5 Reasons Summer Is The Best Season
Your boss gives everyone the day off, runs shirtless through the sprinklers, gets fired, and you get promoted.
By Matt Powers
Summer is easily the best season and I don’t care what you say, here’s why:
1. Weddings and Engagements
I love love. I wanna live vicariously through that love on Facebook and then again for the bass-drop when the actual wedding goes down. If I don’t get invited, I tell them I’m in photography and offer my services at a ridiculously competitive price, then I’ll hire professional photographers and pay for half. I’m usually paying $15k out of pocket depending on location, plus an extra $400/hr so I can occasionally guide the photographer’s angle. $200/hr and he’ll nod but keep the same angle. The important part is what’s happening beneath the surface:
The groom and the bride are surrounded by all the people they’ve blacked-out with or worse, which mixes adolescent nostalgia and friendship over a Bunsen burner of love and alcohol. That’s why I stopped taking ecstasy before weddings – it was too much. Dance floor aside, people thought it was weird that I was happier than the couple.
2. Borderline Nudity
There’s something special about it. It’s reminds me of how our ancestors probably lived: carefree, exposed without the cultural norms we layer for a reason we get too hot or pale to care about.
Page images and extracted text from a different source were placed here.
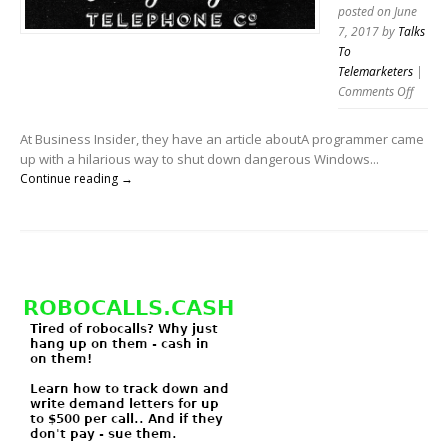
the
posted on June
phone.
7, 2017
by
Talks
To
Telemarketers
|
on
Comments Off
Jolly
Roger
At Business Insider, they have an article aboutA programmer came
talks
up with a hilarious way to shut down dangerous Windows...
to
Continue reading →
telema
too!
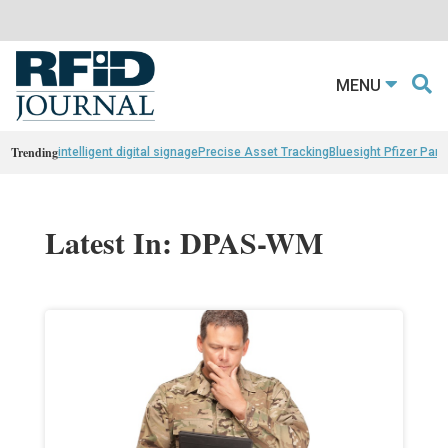
MENU
Trending
intelligent digital signage
Precise Asset Tracking
Bluesight Pfizer Part
Latest In: DPAS-WM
It’s that sense of community you feel when you realize you’re not alone, everyone has a belly button.
In fact, a belly button might be the best anatomical symbol proving we’re all meant to be ‘connected’ in some intangible way, we all came into this world connected to someone and thus we strive to connect with others. Maybe that’s just the way I’ve chosen to rationalize body shots.
3. Butterflies
These things are sweet. A couple shots into Memorial Day I recall someone saying they were going to Costa Rica to work with butterflies. At first I was like, “That sounds awesome,” but when the edible kicked in I decided this Costa Rican butterfly job isn’t just scary, it’s downright dangerous.
Let’s assume you’re getting the recommended 8 hours of sleep. That means you’re waking up in the tropics, out of a dream, to walk through an atrium of butterflies. The line between reality and the dream world blurs and pretty soon you don’t know what’s real. You’re asking some tough philosophical questions like, “Is all reality created in the mind?” or “Have humans always been able to ride butterflies?”
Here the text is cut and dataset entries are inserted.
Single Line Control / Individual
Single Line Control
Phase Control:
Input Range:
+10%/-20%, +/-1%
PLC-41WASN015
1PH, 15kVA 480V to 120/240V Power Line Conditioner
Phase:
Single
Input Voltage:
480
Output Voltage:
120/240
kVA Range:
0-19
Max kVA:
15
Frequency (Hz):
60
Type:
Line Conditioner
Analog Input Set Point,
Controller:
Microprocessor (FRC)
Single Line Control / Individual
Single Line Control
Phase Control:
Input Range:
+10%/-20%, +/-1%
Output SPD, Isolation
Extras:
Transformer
The butterflies couldn’t care less – they know they’re blowing your mind because that’s what they do. Blowing minds is why they’re still around: they lull you into a daze with their psychedelic-patterned wings and wait for other things to eat you. It’s kind of badass.
4. Sun Induced Mania
The sun is a sneaky gypsy-whore. She fires rays of light across the lawn, through the dewdrops and into your eyes as you stare out of the break room window. What you don’t know is that the sun is hypnotizing you, challenging your beliefs and choices with it’s light. It’s like the sun is pelvic thrusting on the edge of a pool filled with beautiful women saying:
“Dude, how sick is this pool party? Why are you inside? Inside’s so lame,”
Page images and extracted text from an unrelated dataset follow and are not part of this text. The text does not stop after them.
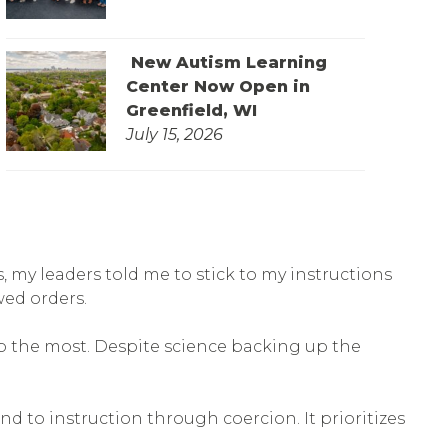
New Autism Learning
Center Now Open in
Greenfield, WI
July 15, 2026
, my leaders told me to stick to my instructions
wed orders.
p the most. Despite science backing up the
d to instruction through coercion. It prioritizes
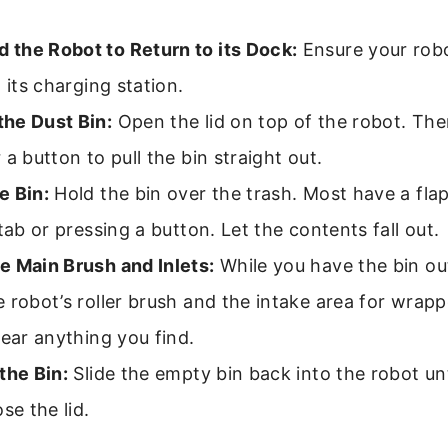
the Robot to Return to its Dock:
Ensure your rob
n its charging station.
he Dust Bin:
Open the lid on top of the robot. Ther
 a button to pull the bin straight out.
e Bin:
Hold the bin over the trash. Most have a fla
 tab or pressing a button. Let the contents fall out.
e Main Brush and Inlets:
While you have the bin out
 robot’s roller brush and the intake area for wrapp
lear anything you find.
the Bin:
Slide the empty bin back into the robot unti
se the lid.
You just sigh and drop your shoulders, oblivious that Steve is standing inches away from you under the same hypnosis,
“What a beautiful day,” Steve says.
“Sure is, wish I was out there…”
“Me too…”
Hidden between those words are undertones of mutiny, a stirring rebellion to reclaim your independence. Your other coworkers file in behind you like soldiers, pledging an oath of fealty to that whore’s crown. Then the boss enters the break room to see what the fuss is about,
“What’s going on out there? What are you all looking at?”
You and your fellow warriors turn towards your boss with manic smiles, eyes still glinting with sunlight.
“Nothing boss, it’s just such a…beautiful day…don’t you think?!”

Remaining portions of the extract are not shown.